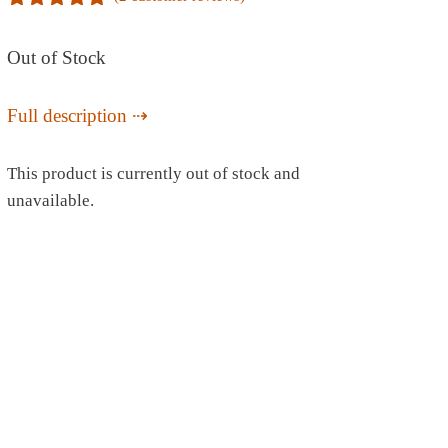
5.00
out of
5
Out of Stock
Full description
This product is currently out of stock and
unavailable.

• [PROBLEM REQUIREMENTS]:
Set down, word for word, the line that contains "Full description" and all lines after it up to the end of the listing.

• [PROBLEM SOLUTION]:
Full description
This product is currently out of stock and
unavailable.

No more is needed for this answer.